I notice that Skylar’s got a heavy bag slung over one shoulder so I gesture to help her with it. “What’s all this?”

She barely gives me a passing glance as she hands the bag off to me, turning her attention back to Olivia when she says, “Just some stuff to play with. Art supplies, flash cards…Lots of stuff.”

Olivia comes over and peers into the bag. “Do you have dolls?”

“No, but I bet you have some of those in your room, right?” When Olivia nods her head, Skylar says, “Me and my sister used to play school all the time when we were little. We’d sit our dolls up in chairs and pretend we were the teachers.”

“I like to pretend.”

“Me too.” Skylar finally looks up and makes eye contact with me. “Do you want to play, too?”

Her question confuses me for a split-second before I understand that she’s asking me how this is supposed to go.

“Uh, I have some work I need to get done if you two don’t mind playing without me.”

Olivia is already trying to sling Skylar’s bag over her shoulder and lead her upstairs. “You wanna see my room?”

Skylar looks back to check and see if it’s all right with me, and I nod my head once, feeling more than just a little uncomfortable. It’s not that I don’t trust Skylar, for some reason I instinctively do, it’s just that I feel awkward. I’m in my own home, interviewing her for this job, and yet I’m the one who feels off-kilter. It’s like I’m eager for her to approve of me when it should be the other way around.

I do have work to do, but I spend the next twenty minutes moving about the house restlessly, wondering what it is that I should be doing.

Should I be standing outside of Olivia’s open bedroom door, watching the two of them interact? I felt intrusive the one time I paused in the doorway so I moved on, pretended I had to put in a load of wash. Going downstairs and totally being out on the action doesn’t seem right either, and I certainly don’t feel like I can plop down on the rug and join in on this game of school they’ve got going.

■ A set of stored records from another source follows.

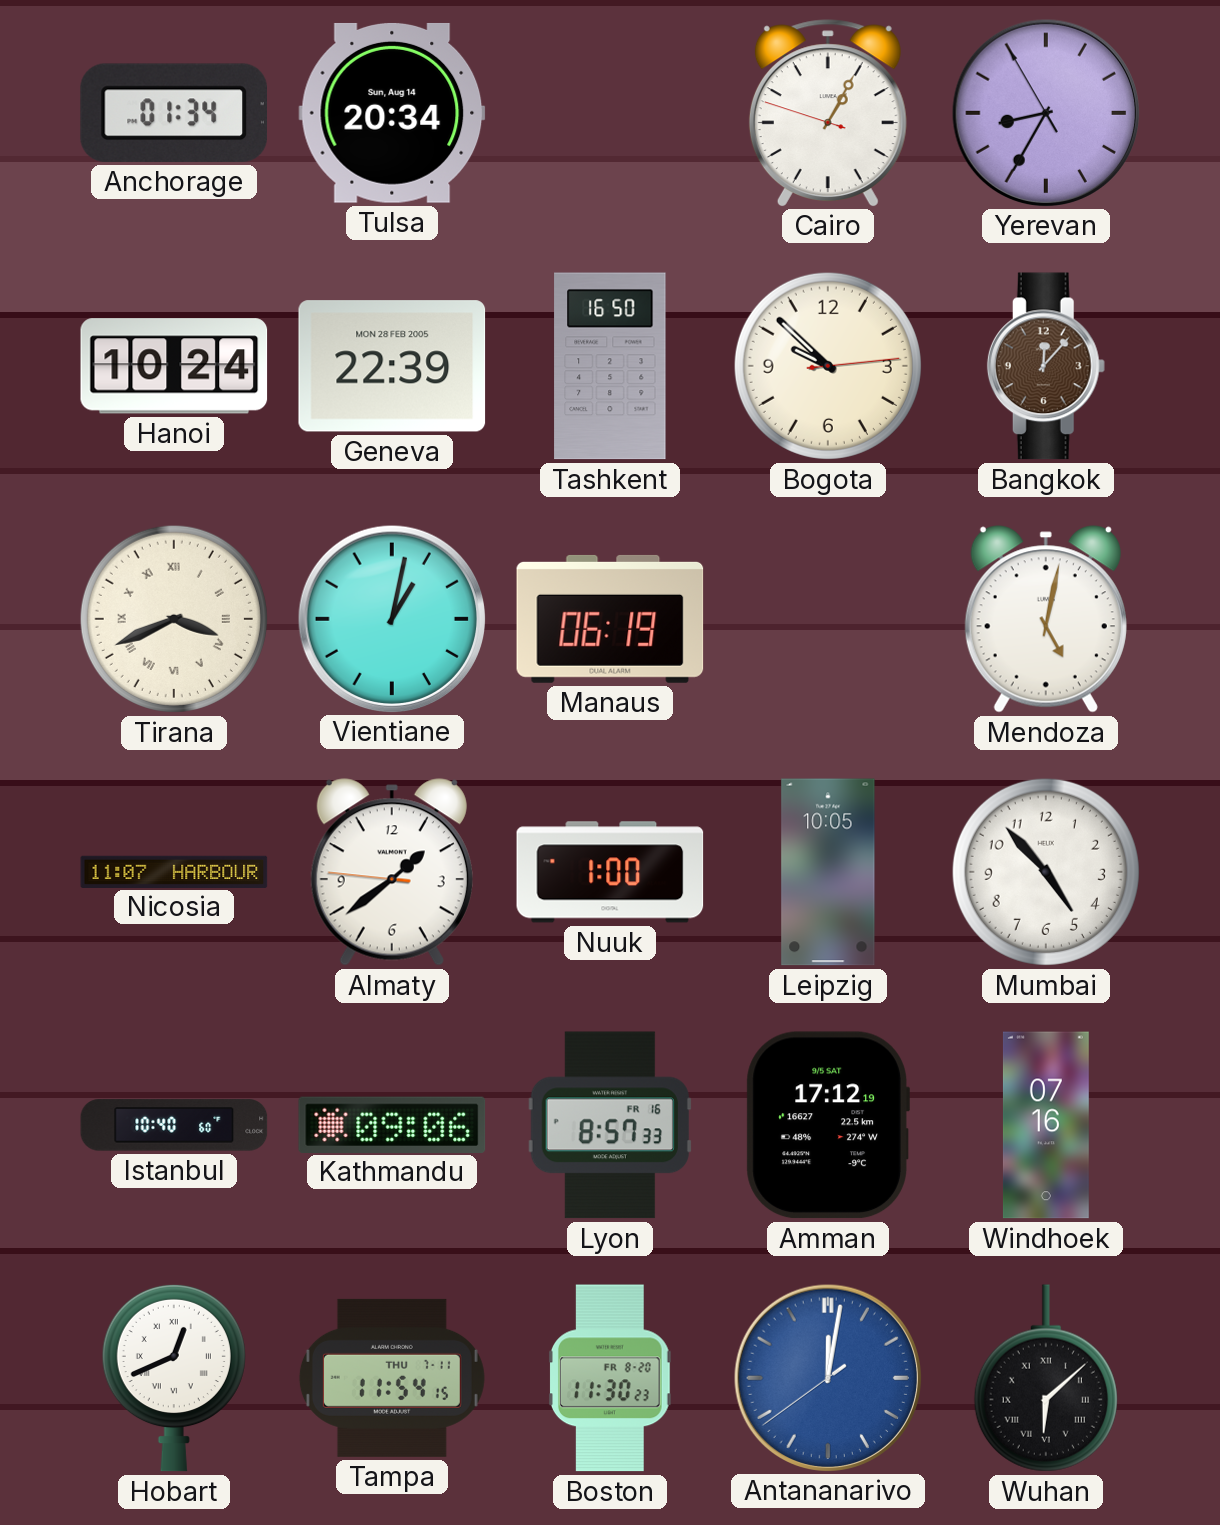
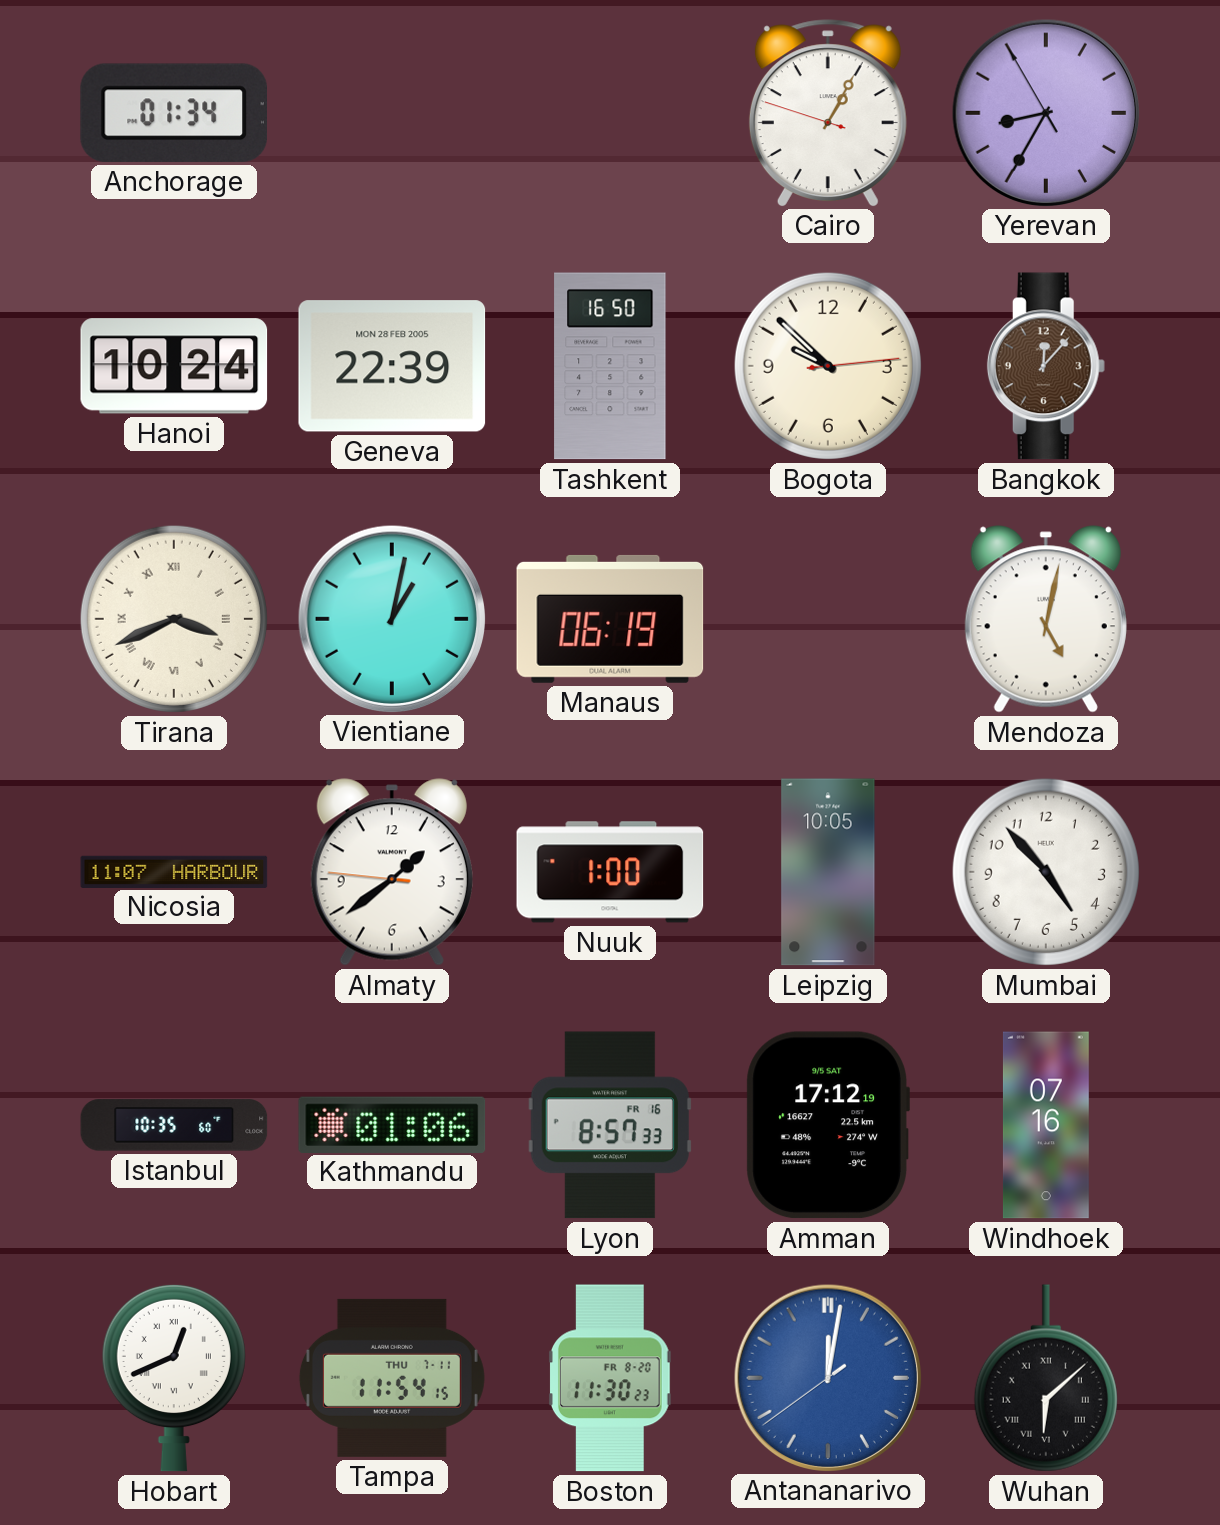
Tulsa: 20:34 -> none
Istanbul: 10:40 -> 10:35
Kathmandu: 09:06 -> 01:06
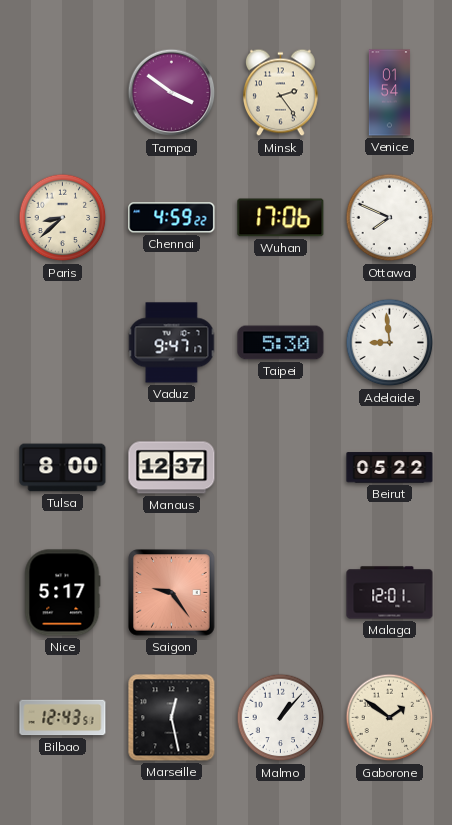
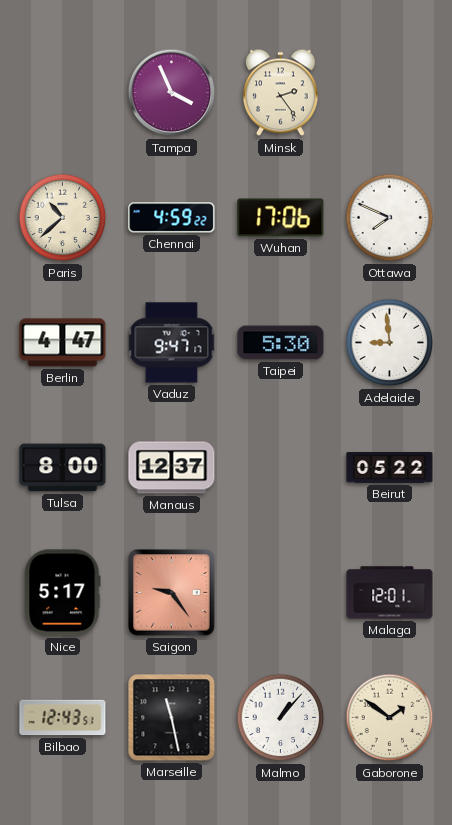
Tampa: 3:51 -> 3:56
Venice: 01:54 -> none
Paris: 8:38 -> 10:38
Berlin: none -> 4:47
Marseille: 12:28 -> 11:28
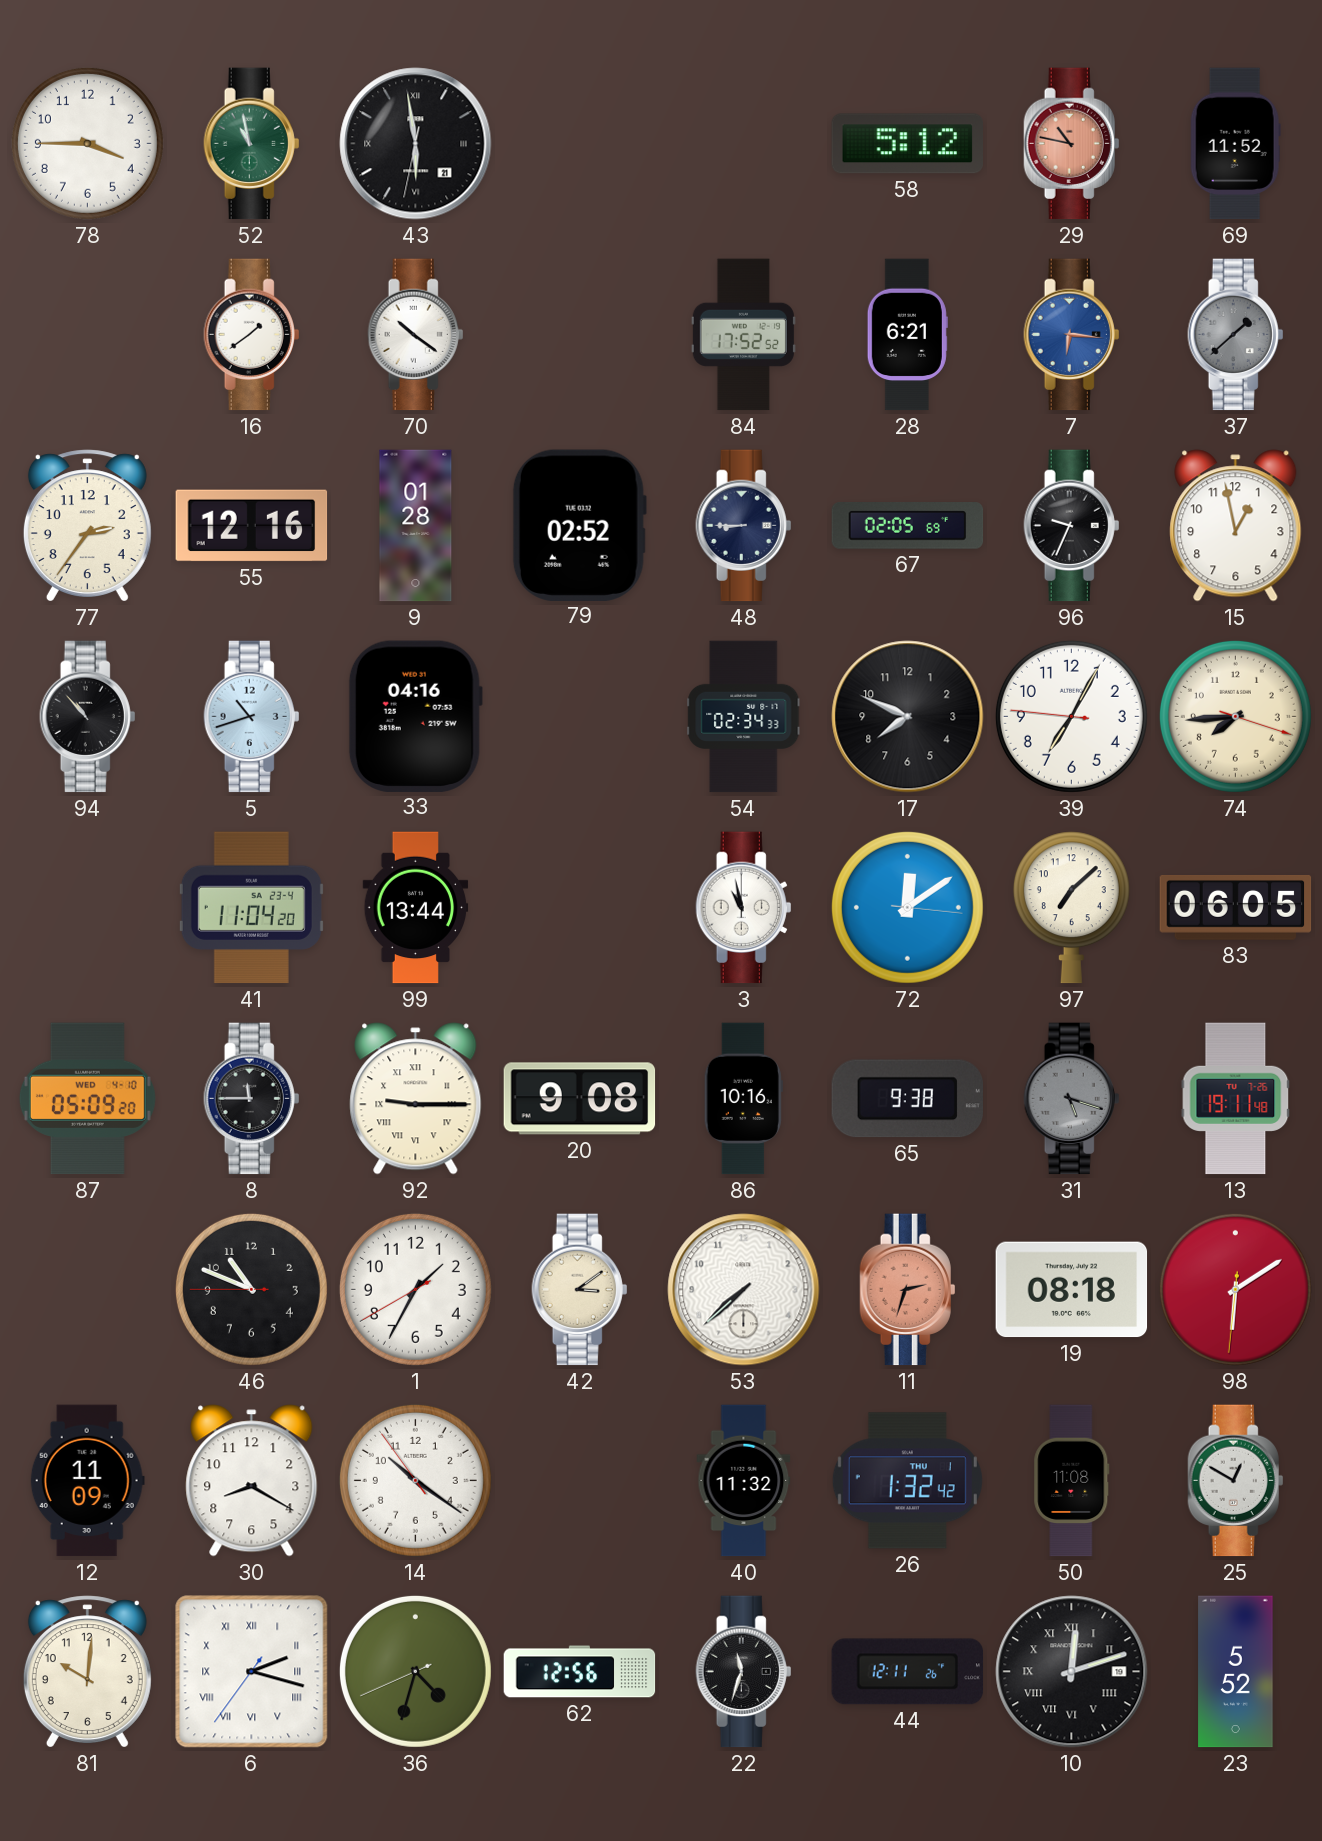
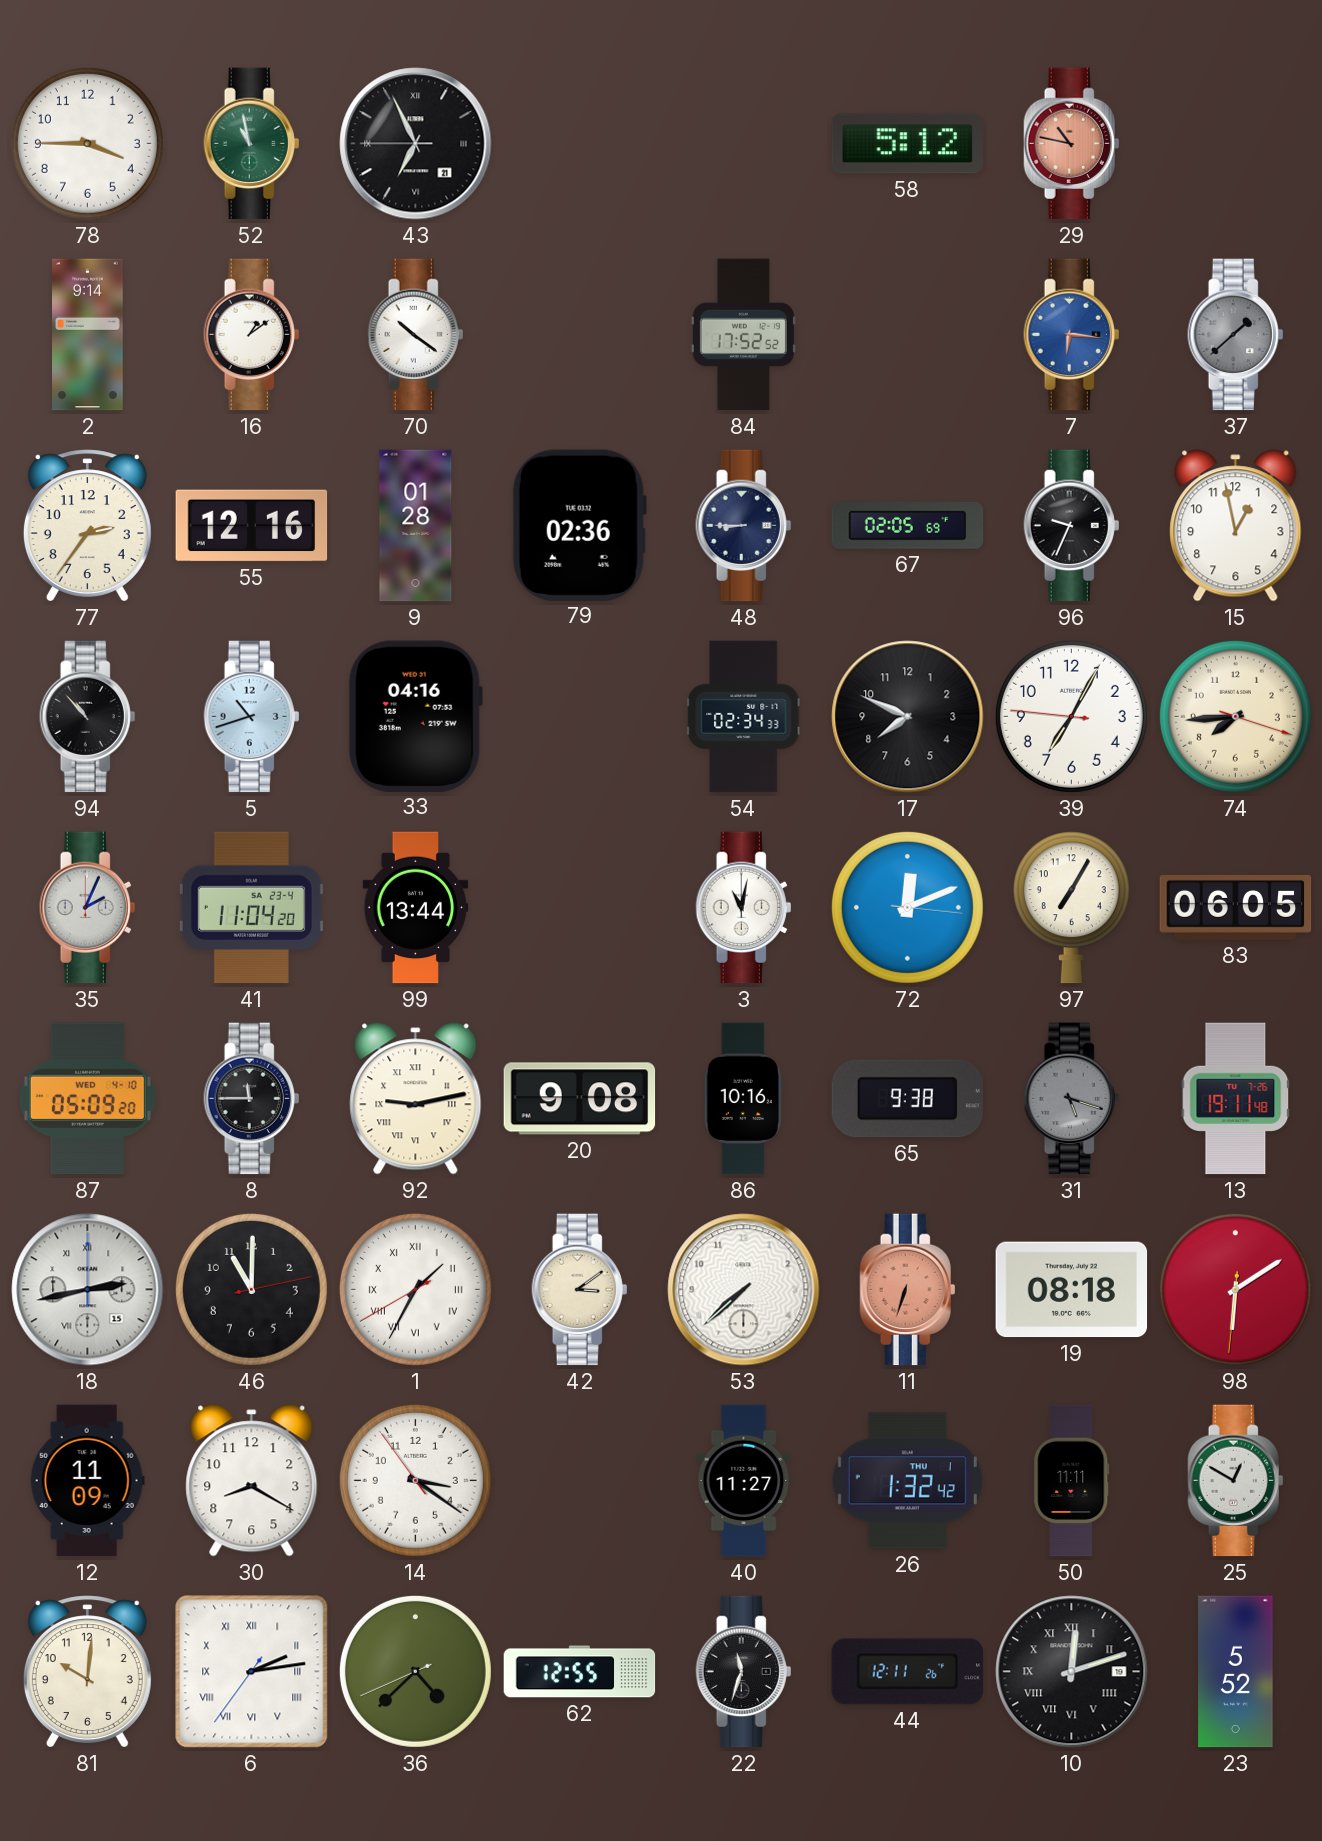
43: 5:58 -> 6:55
69: 11:52 -> none
2: none -> 9:14
16: 1:39 -> 1:09
28: 6:21 -> none
79: 02:52 -> 02:36
35: none -> 2:04
3: 10:58 -> 11:02
72: 12:09 -> 12:11
97: 7:08 -> 7:05
92: 9:15 -> 9:13
18: none -> 2:43
46: 10:48 -> 11:00
1 numerals: Arabic -> Roman
11: 2:33 -> 6:33
14: 10:20 -> 3:20
40: 11:32 -> 11:27
50: 11:08 -> 11:11
6: 2:17 -> 2:13
36: 4:32 -> 4:37
62: 12:56 -> 12:55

I settle on standing in the hallway out of sight like a creeper. And within two minutes I’m smiling, the sound of Olivia’s laughter lighting me up from the inside. She’s a happy kid by nature—it’s not like this Skylar girl is performing some kind of magic trick by making her laugh—but I have to admit that I like what I’m hearing. Skylar is kind to my daughter, she’s attentive and she’s kind of goofy.

And seriously, my alternative is Maureen, so short of being an absolute mental case, acing this interview won’t be all that difficult. Maureen has set the bar pretty damn low.